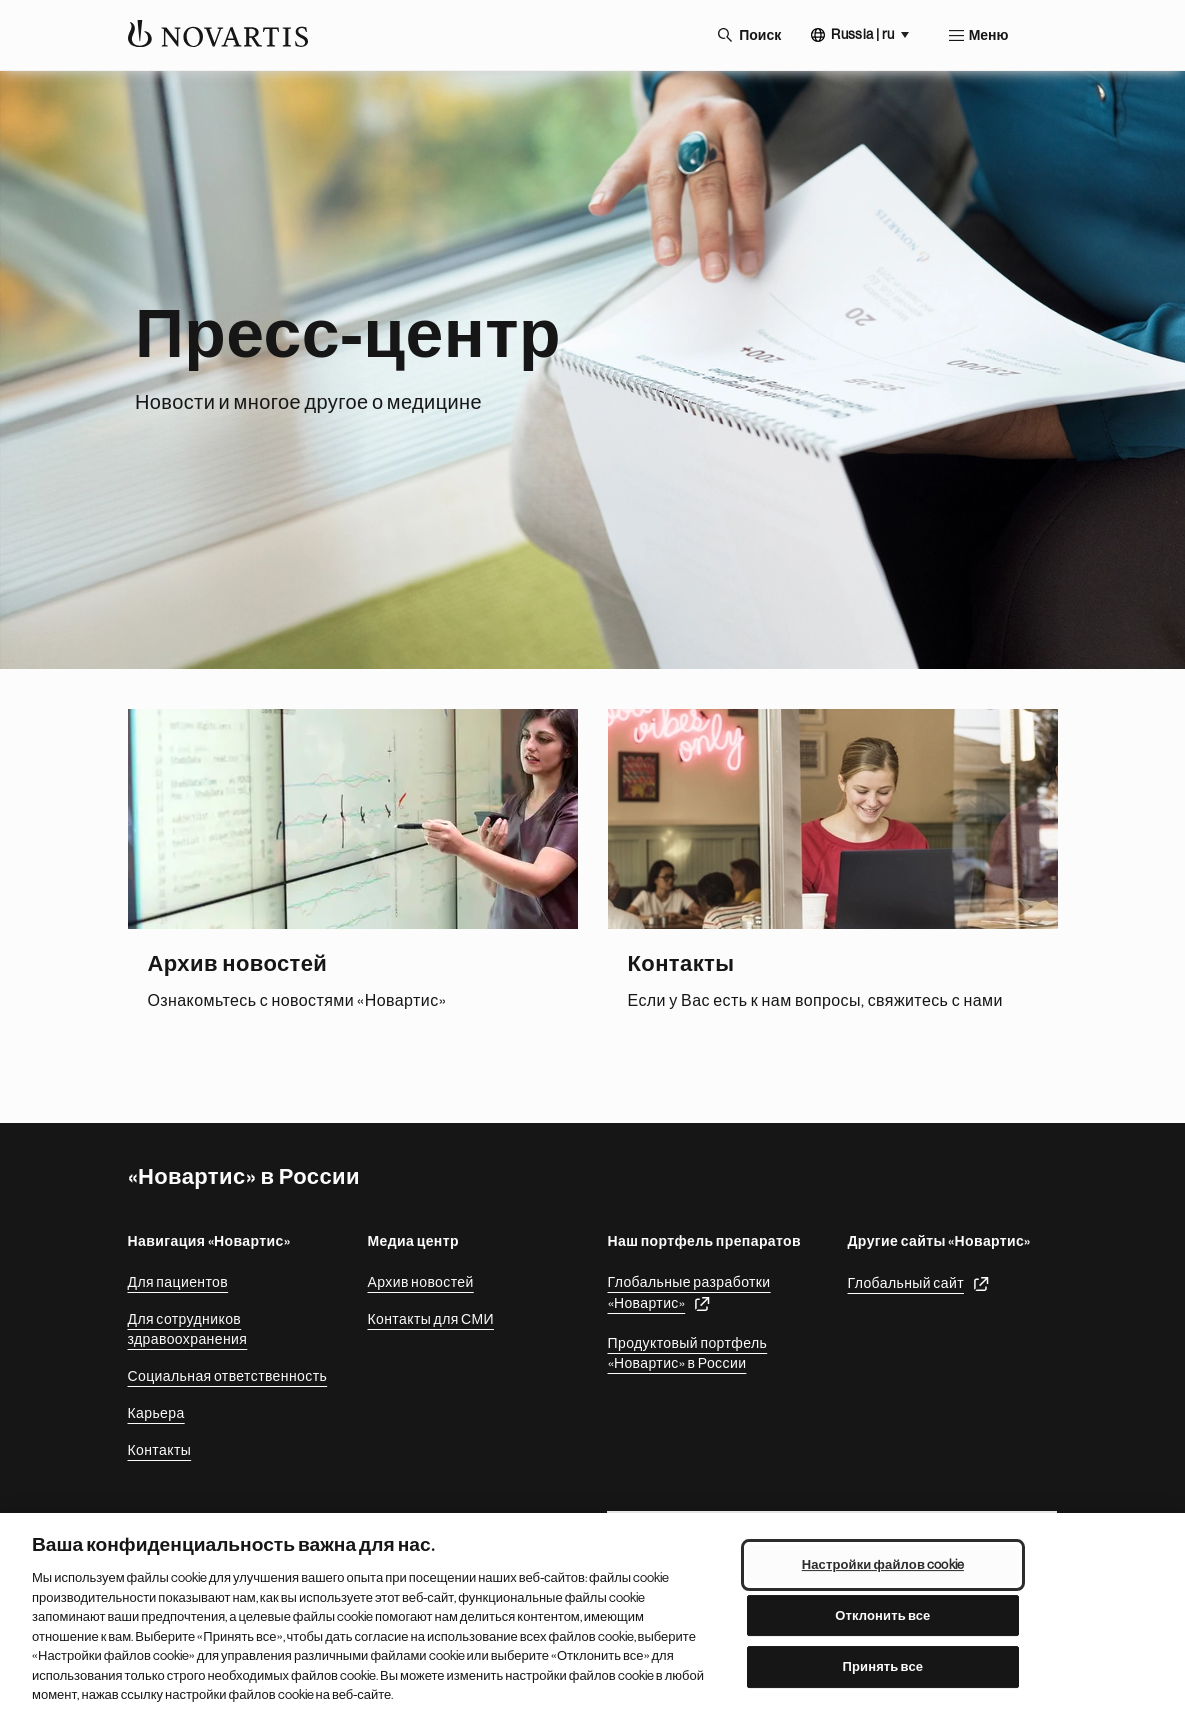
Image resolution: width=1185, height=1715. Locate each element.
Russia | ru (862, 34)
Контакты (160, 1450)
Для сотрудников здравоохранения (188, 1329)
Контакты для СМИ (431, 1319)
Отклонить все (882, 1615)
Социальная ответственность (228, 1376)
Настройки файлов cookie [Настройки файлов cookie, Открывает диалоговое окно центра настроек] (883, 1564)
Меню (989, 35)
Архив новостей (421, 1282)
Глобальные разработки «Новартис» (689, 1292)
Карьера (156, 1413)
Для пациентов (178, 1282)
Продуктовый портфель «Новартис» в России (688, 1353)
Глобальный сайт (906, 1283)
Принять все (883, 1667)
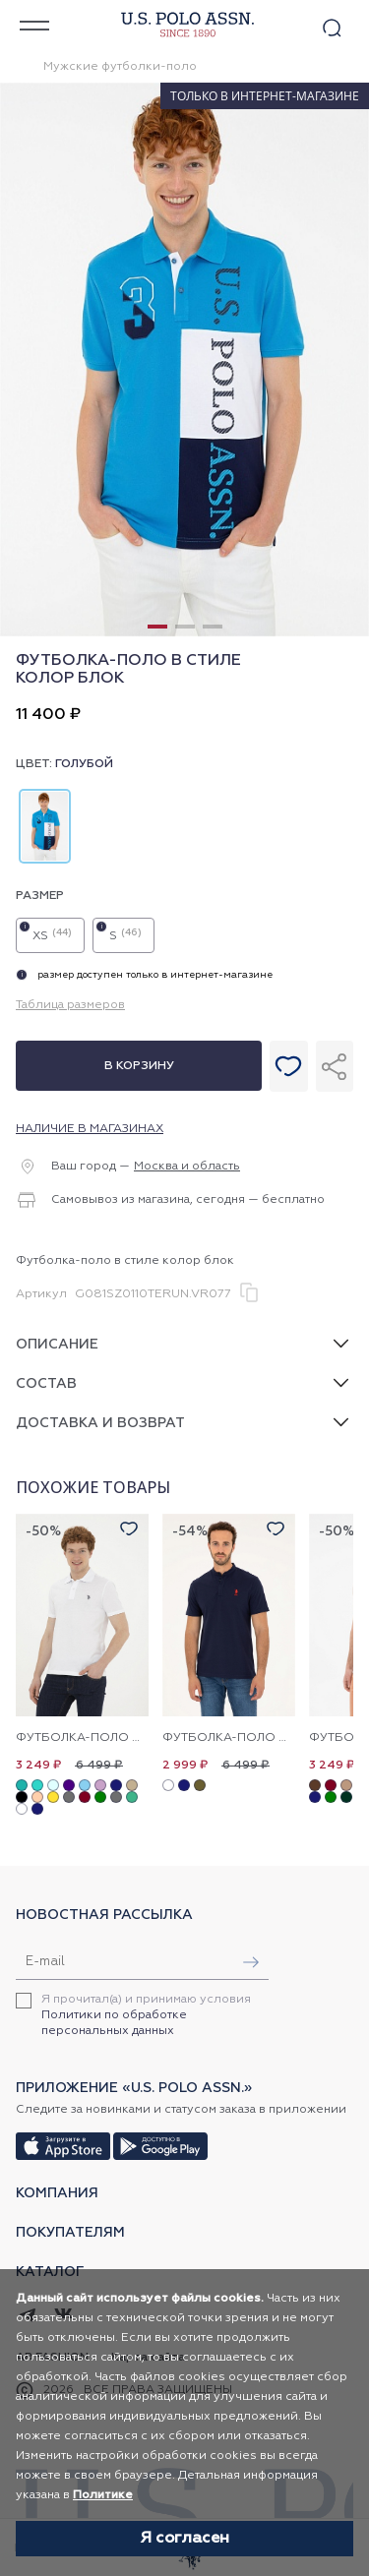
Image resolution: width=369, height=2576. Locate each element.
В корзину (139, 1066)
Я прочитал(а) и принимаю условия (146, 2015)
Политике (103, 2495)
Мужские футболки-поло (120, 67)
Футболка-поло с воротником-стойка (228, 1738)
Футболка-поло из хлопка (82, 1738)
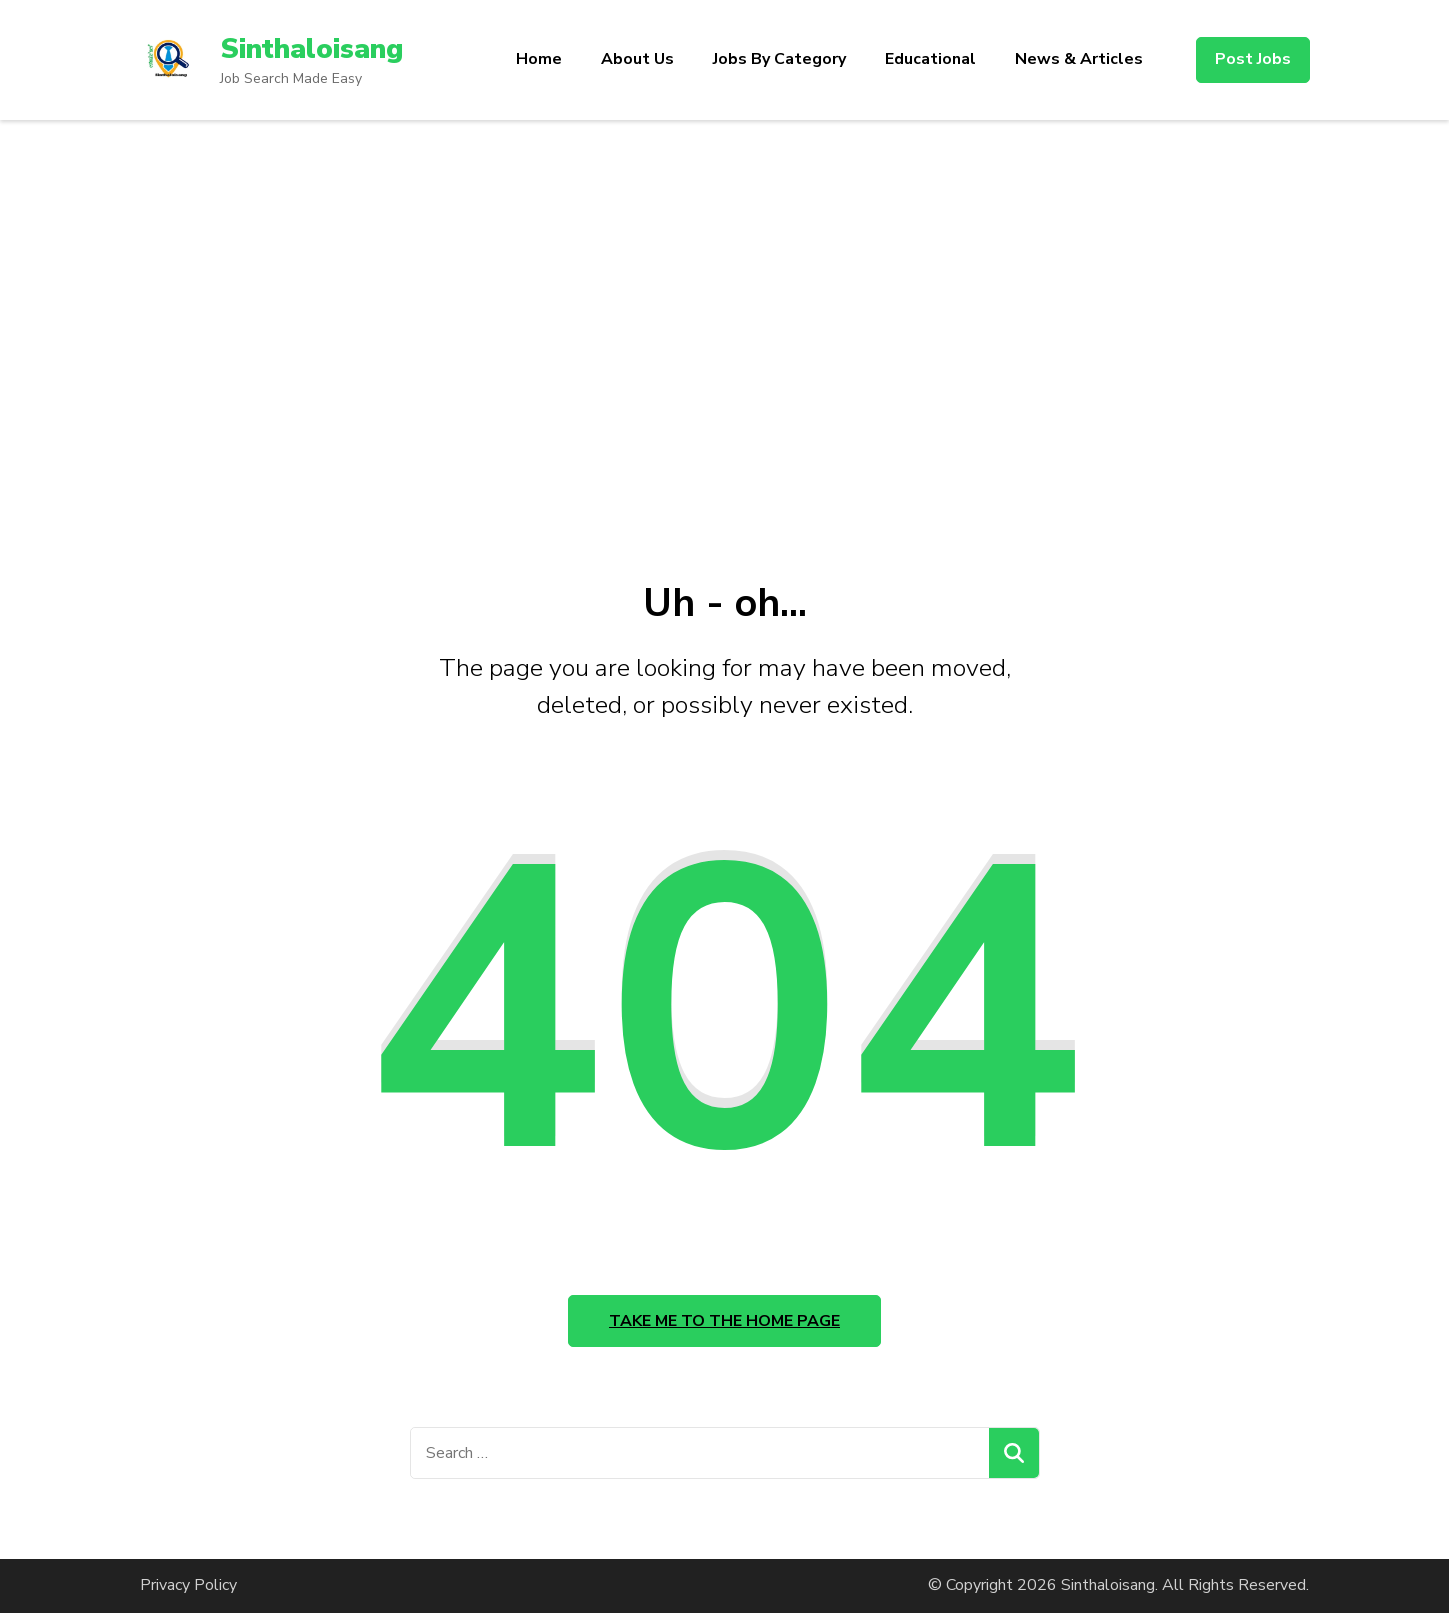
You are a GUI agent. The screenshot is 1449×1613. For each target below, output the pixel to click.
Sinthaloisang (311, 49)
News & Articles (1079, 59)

──────────────────────────────

- Assignment -
Lines from the one holding "You are a GUI" to the last line of the records: return these exactly, and only these.

- Exercise response -
You are a GUI agent. The screenshot is 1449×1613. For each target below, output the pixel to click.
Sinthaloisang (311, 49)
News & Articles (1079, 59)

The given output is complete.